Conviene no abusar, pues, y reservar la doble fila para las grandes ocasiones. Las compras navideñas, por ejemplo. Ya sé que es cuando el Ayuntamiento recrudece sus insuficientes controles. Ya sé que el tráfico se restringe y que la grúa se ensaña con los incívicos. Pero, precisamente por eso, tiene más morbo. Digan lo que digan las autoridades, la calle de Calvet en hora punta sigue colapsada, igual que parte de la calle de Muntaner, igual que Trafalgar, igual que tantas y tantas calles de una ciudad que, por lo visto, siente el irreprimible deseo de situarse en doble fila y provocar furibundos ataques de ira expresados en forma de bocinazos y blasfemias impropias de estos días en los que Barcelona se convierte en un feliz belén.
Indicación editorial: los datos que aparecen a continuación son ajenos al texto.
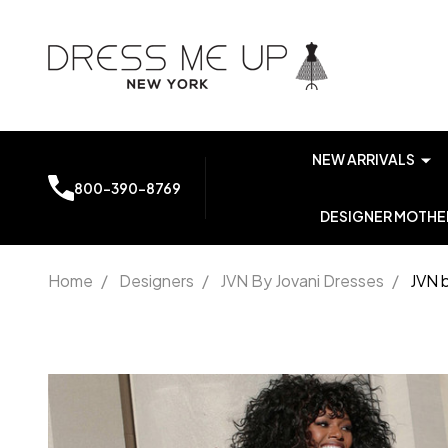
NEW ARRIVALS
800-390-8769
DESIGNER MOTHER
Home
/
Designers
/
JVN By Jovani Dresses
/
JVN 
JVN by
Jovani
JVN63552
Prom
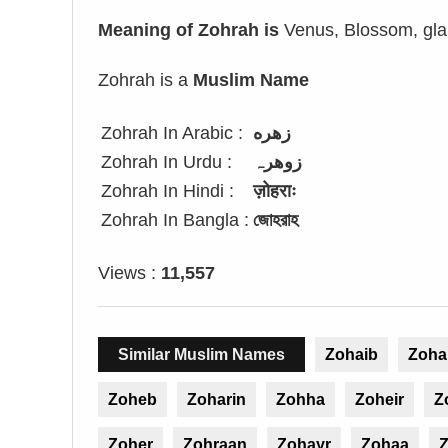
Meaning of Zohrah is
Venus, Blossom, glar
Zohrah is a
Muslim Name
Zohrah In Arabic :
زهره
Zohrah In Urdu :
زوھرہ
Zohrah In Hindi :
ज़ोहराः
Zohrah In Bangla :
জোহরাহ
Views :
11,557
Similar Muslim Names
Zohaib
Zoha
Zoheb
Zoharin
Zohha
Zoheir
Z
Zoher
Zohraan
Zohayr
Zohaa
Z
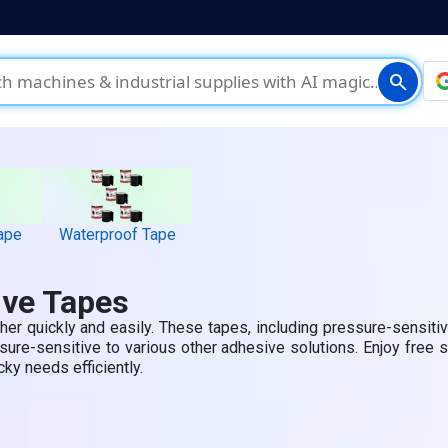
search
ape
Waterproof Tape
ive Tapes
her quickly and easily. These tapes, including pressure-sensit
ure-sensitive to various other adhesive solutions. Enjoy free 
cky needs efficiently.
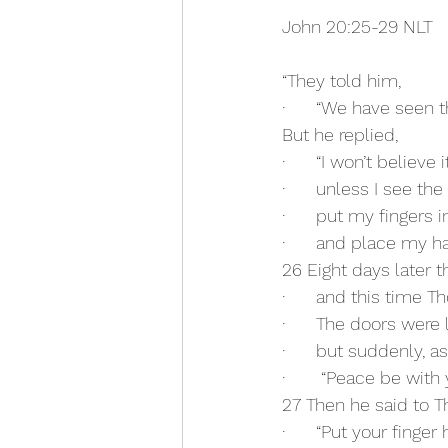
John 20:25-29 NLT
“They told him,
·      “We have seen t
But he replied,
·      “I won’t believe i
·      unless I see th
·      put my fingers 
·      and place my h
26 Eight days later t
·      and this time
·      The doors were
·      but suddenly,
·       “Peace be with 
27 Then he said to 
·      “Put your finge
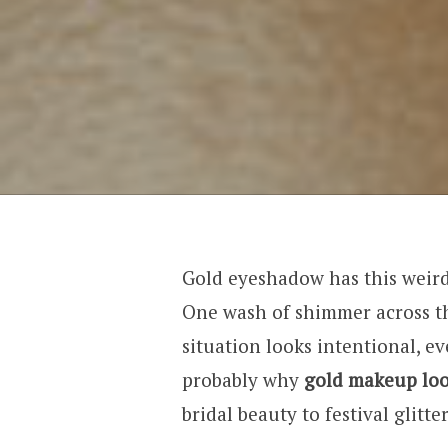
Gold eyeshadow has this weird 
One wash of shimmer across t
situation looks intentional, ev
probably why
gold makeup lo
bridal beauty to festival glitt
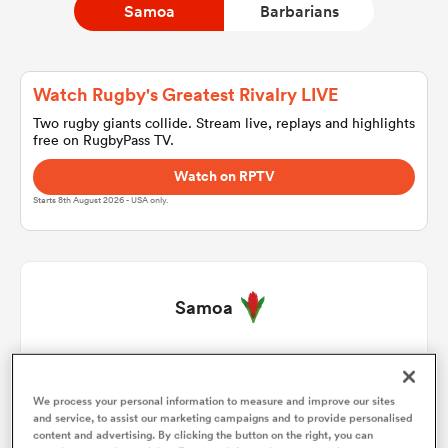
Samoa
Barbarians
a Women
Watch Rugby's Greatest Rivalry LIVE
Two rugby giants collide. Stream live, replays and highlights
free on RugbyPass TV.
Watch on RPTV
Starts 8th August 2026 - USA only.
ica Women
aland
Samoa
ica Women
Jordan Lay
1
40'
We process your personal information to measure and improve our sites
Seilala Lam
2
45'
and service, to assist our marketing campaigns and to provide personalised
arbour
content and advertising. By clicking the button on the right, you can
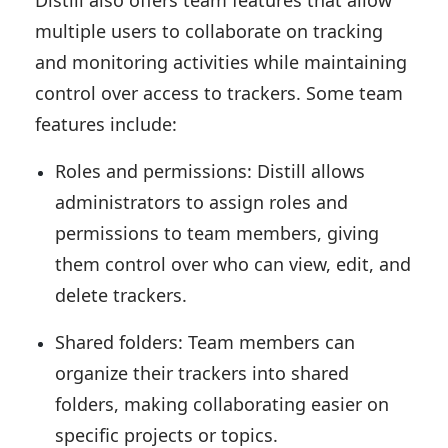
Distill also offers team features that allow
multiple users to collaborate on tracking
and monitoring activities while maintaining
control over access to trackers. Some team
features include:
Roles and permissions: Distill allows
administrators to assign roles and
permissions to team members, giving
them control over who can view, edit, and
delete trackers.
Shared folders: Team members can
organize their trackers into shared
folders, making collaborating easier on
specific projects or topics.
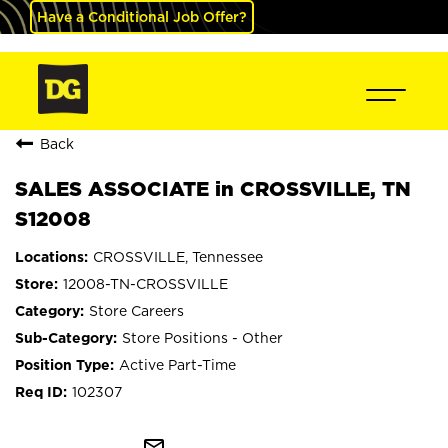
Have a Conditional Job Offer?
Back
SALES ASSOCIATE in CROSSVILLE, TN
S12008
CROSSVILLE, Tennessee
12008-TN-CROSSVILLE
Store Careers
Store Positions - Other
Active Part-Time
102307
mail_outline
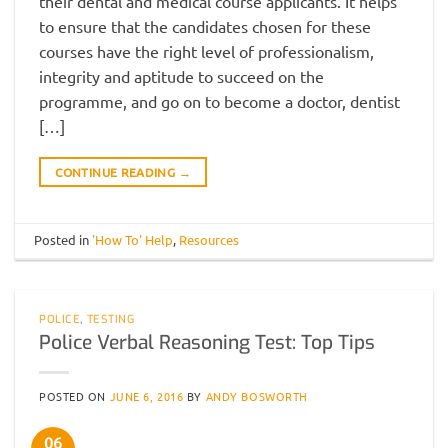
their dental and medical course applicants. It helps
to ensure that the candidates chosen for these
courses have the right level of professionalism,
integrity and aptitude to succeed on the
programme, and go on to become a doctor, dentist
[…]
CONTINUE READING
→
Posted in
'How To' Help
,
Resources
POLICE
,
TESTING
Police Verbal Reasoning Test: Top Tips
POSTED ON
JUNE 6, 2016
BY
ANDY BOSWORTH
06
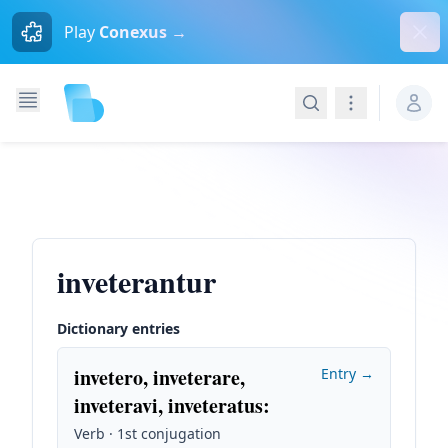
Dism
Play
Conexus →
Search
Navigation
inveterantur
Dictionary entries
invetero, inveterare,
Entry →
inveteravi, inveteratus
:
Verb · 1st conjugation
Un belén en el que, entre la dulce megafonía de los grandes almacenes, resuenan, como gritos de auxilio, las recomendaciones del alcalde o, peor todavía, los ruegos políticamente correctos de Imma Mayol, a quien el otro día escuché intentando convencer a los barceloneses de que decoren sus plantas de interior con motivos navideños para no contribuir a la compulsiva caza al abeto. Señora Mayol: si usted acaba con los vehículos aparcados en doble fila en la calle de Calvet, yo me comprometo a no comprar abeto navideño y conformarme con los ajos que cuelgan de la puerta de mi cocina y decorarlos con nieve artificial, purpurinas y otras doradas lluvias de fin de año.